Chinshwehaw and Muse border gates were reopened four months after their closure on March 11. Reports indicate that the SAC and the 3BHA cooperated to achieve this result. Before the reopening, the 3BHA announced further agreements with the SAC, including recognizing the Myanmar National Truth and Justice Party/Myanmar National Democratic Alliance (MNTJP/MNDAA) as the official government of Kokang Special Region-1. Additionally, the customs revenue division at the Chinshwehaw border gate was set at 70 per cent for the 3BHA and 30 per cent for the SAC. Trade at the Chinshwehaw border gate averages over one and a half million US dollars daily.
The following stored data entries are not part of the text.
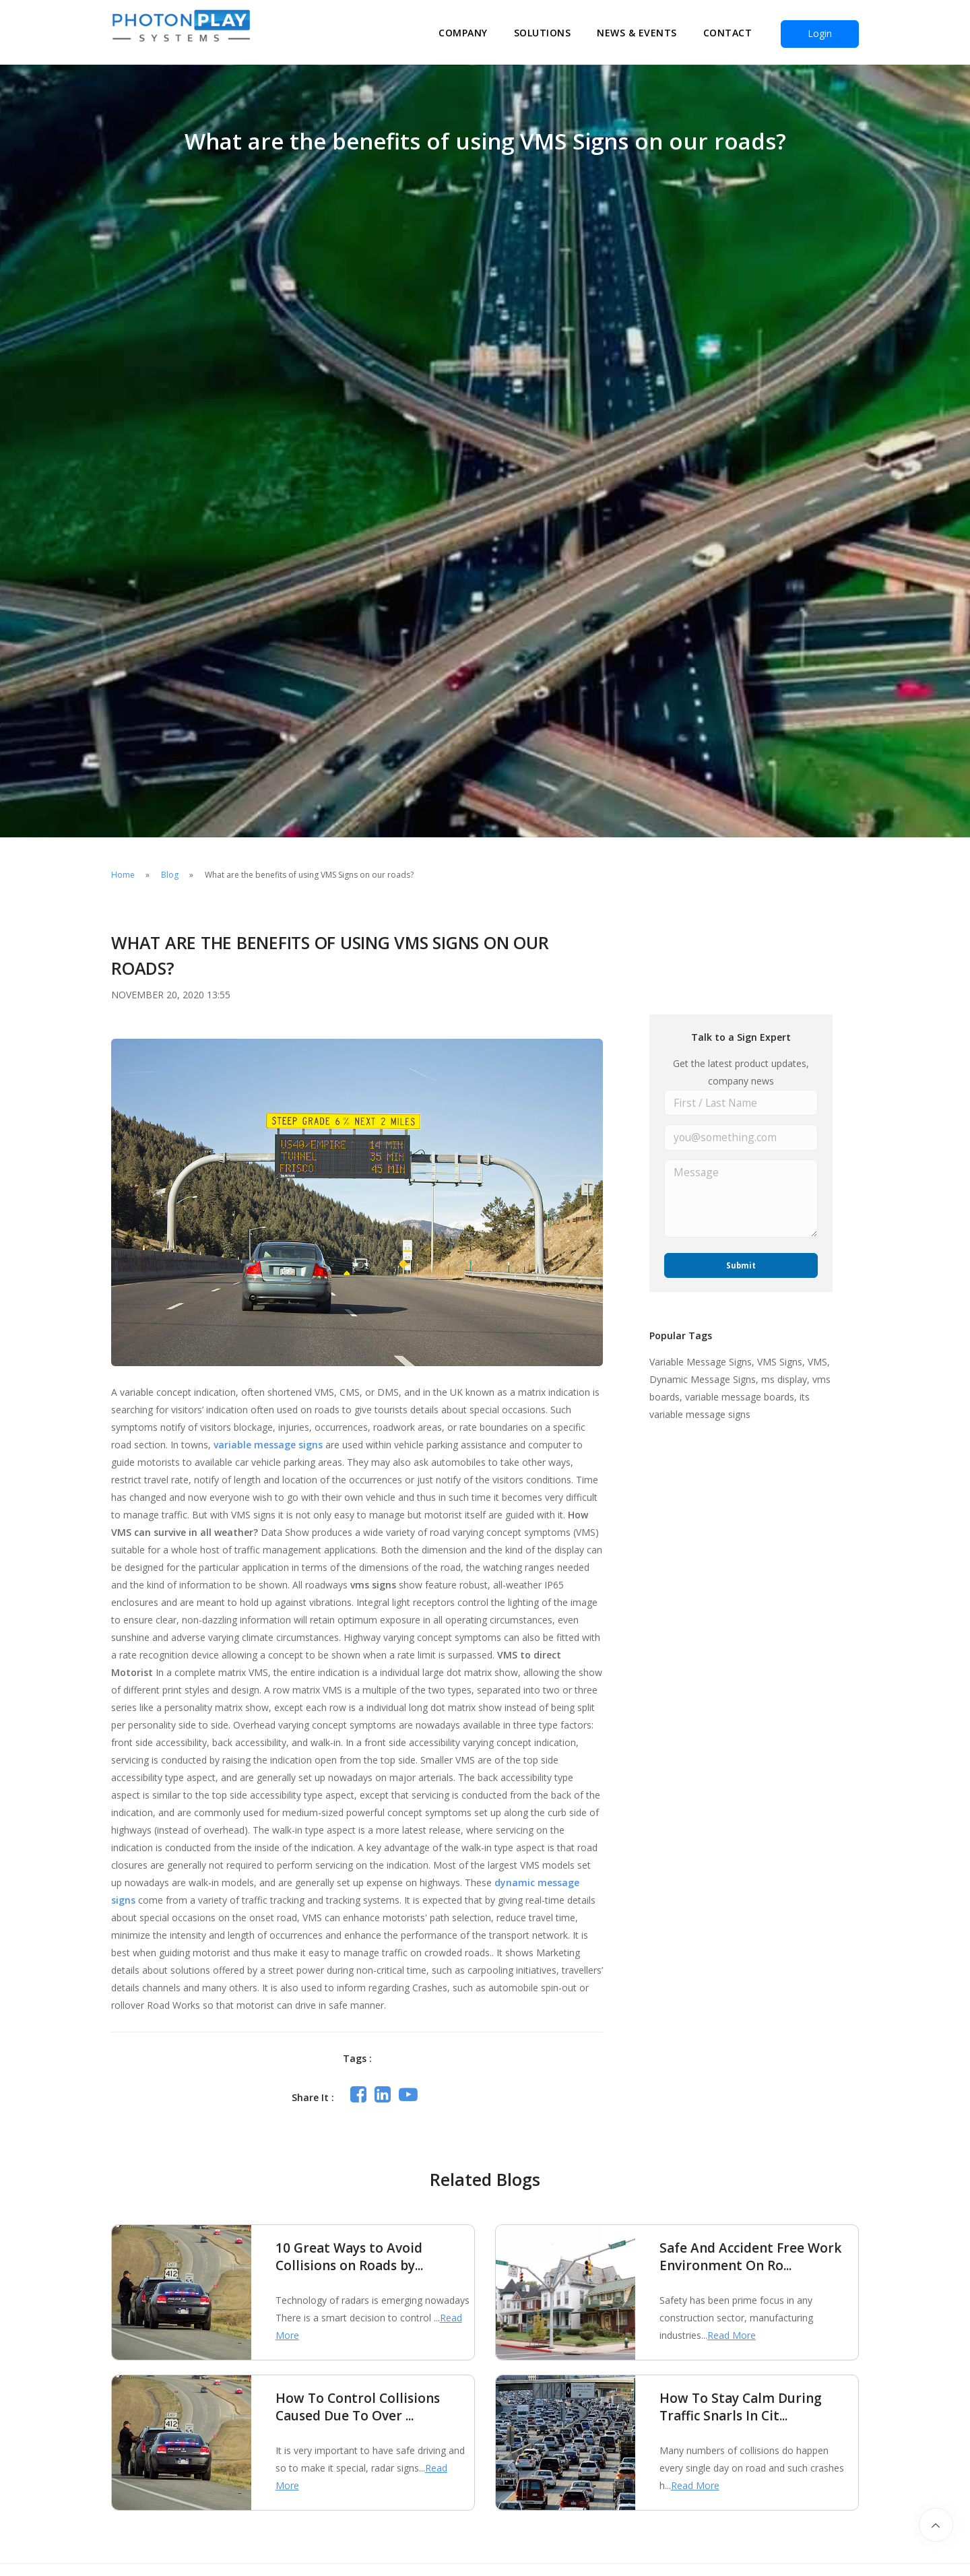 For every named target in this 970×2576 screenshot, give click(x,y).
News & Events (637, 32)
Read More (731, 2335)
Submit (741, 1262)
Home (123, 874)
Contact (727, 32)
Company (463, 32)
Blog (170, 874) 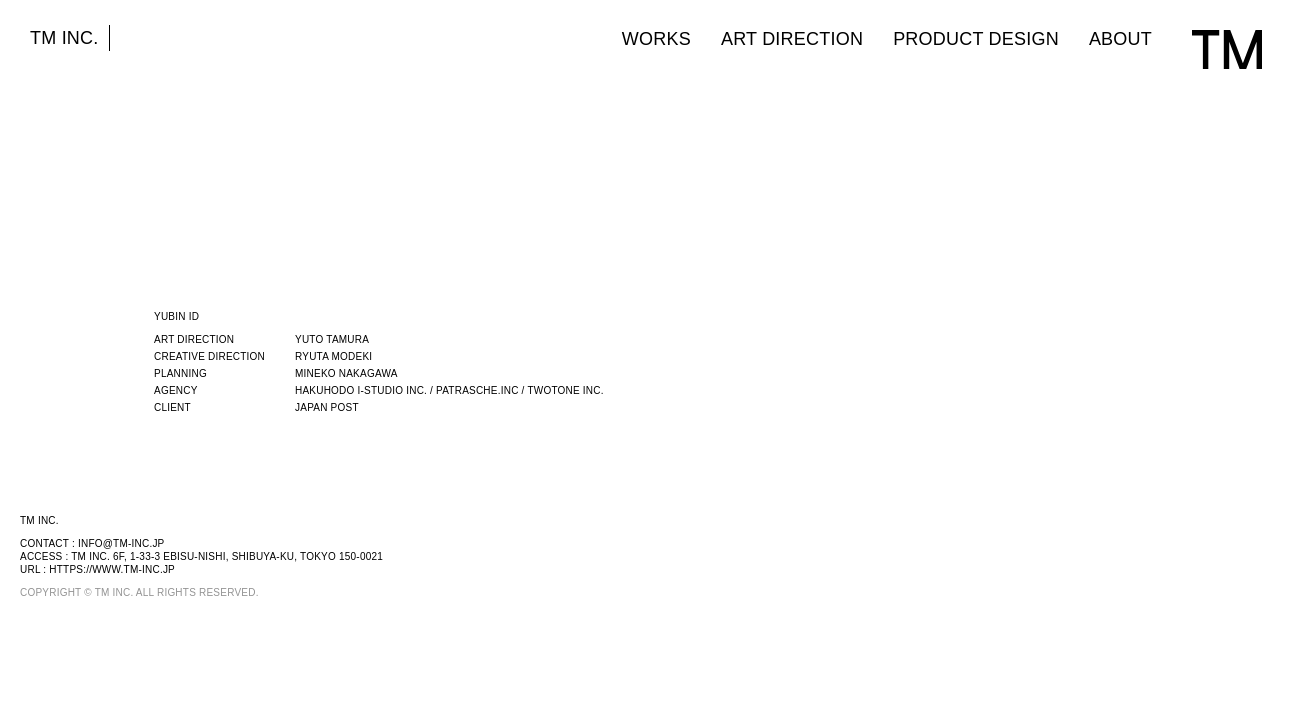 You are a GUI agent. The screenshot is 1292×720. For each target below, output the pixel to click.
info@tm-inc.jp (121, 543)
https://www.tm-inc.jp (112, 569)
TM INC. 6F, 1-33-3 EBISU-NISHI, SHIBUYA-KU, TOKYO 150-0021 (227, 556)
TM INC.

Meanwhile, details around the customs from the Muse border gate, another significant trade route, remain undisclosed. Daily trade at the Muse border gate exceeds 7.3 million US dollars. The SAC remains tightlipped about the discussions, but the spokesperson, Maj. Gen. Zaw Min Tun announced the SAC’s position was to ensure the stability of the territorial rule of law and to protect the interests of both Myanmar and China. Following Operation 1027, the SAC and 3BHA met four times in total through China’s mediation in Kunming, China. Analysis regarding Operation 1027 can be read on the ISP-Myanmar website.
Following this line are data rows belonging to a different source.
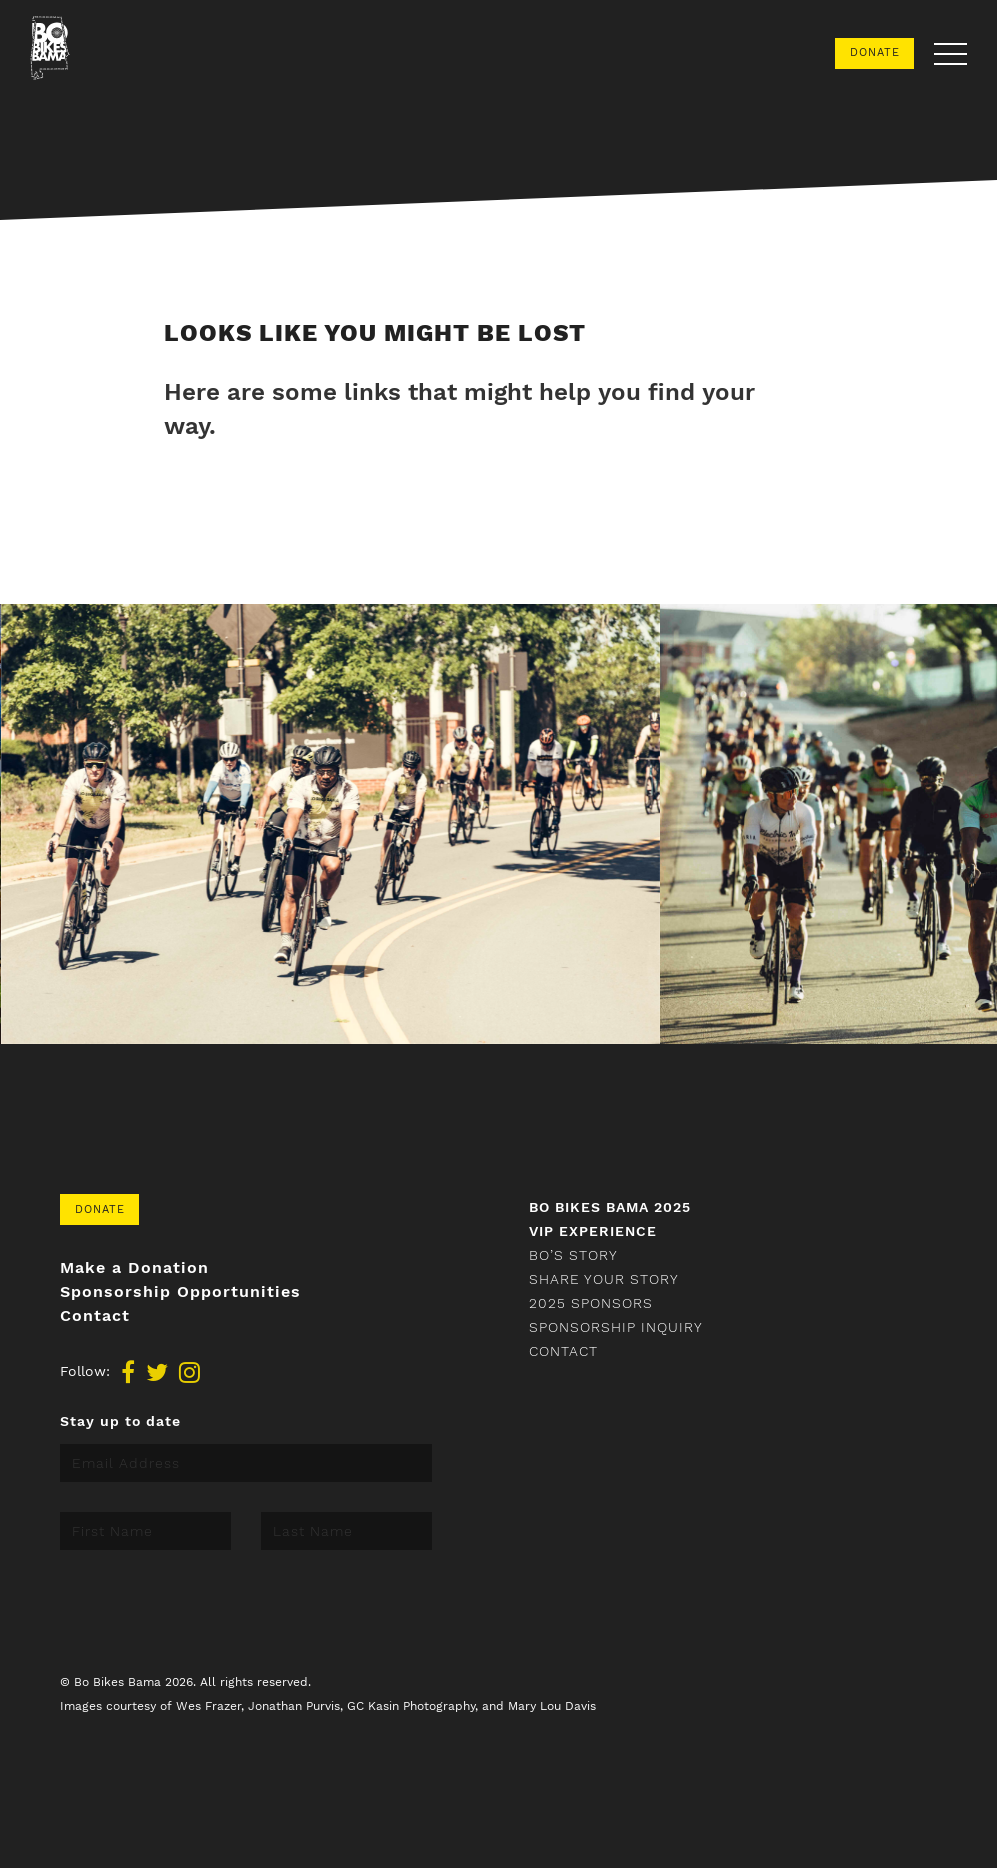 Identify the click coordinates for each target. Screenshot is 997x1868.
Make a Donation (134, 1268)
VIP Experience (593, 1231)
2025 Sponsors (591, 1303)
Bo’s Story (573, 1255)
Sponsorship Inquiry (616, 1327)
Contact (95, 1316)
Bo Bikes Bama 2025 (610, 1207)
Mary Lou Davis (552, 1706)
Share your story (604, 1279)
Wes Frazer (208, 1706)
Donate (875, 52)
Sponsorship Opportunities (180, 1292)
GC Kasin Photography (411, 1706)
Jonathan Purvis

KIA’s Strategic Offensive in the North

The Kachin Independence Army (KIA) launched an offensive against and took control of Myanmar Armed Forces (MAF) outposts with allied forces from the AA, Kachin People’s Defense Forces (K-PDF), and other allied groups. This latest offense occurred only 20 miles from the MAF’s Northern Command. The alliance was able to seize strategic Myitkyina-Bhamo roads, strategic mountainous terrain, and over 20 strategic guard camps and outposts in the direction of Laiza, the KIA’s headquarters. The strategic seizures also included Hkaya Bum, control of which could pose a threat to Laiza. Lisu People’s Militia leader Siri Pyan Chi Shwe Min, favored by the SAC, also died during the offensive. He was a political party leader before the coup, later becoming a militia leader. Col. Nawbu, spokesperson of the KIA, confirmed that the allied forces were continuing to target strategic military installations surrounding Laiza. Alongside the ongoing offensive near Laiza, clashes have also been reported in Hpakant and Putao townships.

Myanmar Affairs Raised in Thai Parliament

Earlier this month, a seminar on Myanmar was discussed in the Thai Parliament, with representatives from the NUG, various EAOs, CSOs, Student Union leaders, experts, and media present. The Thai Parliament’s involvement in this matter is notable, especially considering the close relationship between the Thai government and the SAC. Regarding the discussion, the SAC cried foul, sending a letter strongly objecting to the Thai government. Mr. Rangsiman Rome, head of the House Committee on National Security, Border Affairs, National Strategy and National Reform, which was responsible for organizing the event, stated this initiative to be the first step for all stakeholders of Myanmar’s affairs to engage in a dialogue. However, the Deputy Prime Minister and Foreign Minister of Thailand, Mr. Parnpree, who proposed the humanitarian initiative, was absent from the event. The discussion was organized by the opposition Move Forward Party (MFP), and the vice-chair of the Parliament, who is close to the party, made an opening speech. The new Thai government had already been actively engaged in diplomatic relations with neighboring countries. Efforts are currently underway to address the Myanmar issue through humanitarian diplomatic channels. Additionally, plans are in place to establish a humanitarian safe zone at Mae Sot, along the Thai-Myanmar border. Meanwhile, a Thai Navy Rear Admiral embarked on a friendship trip to Yangon accompanied by a warship.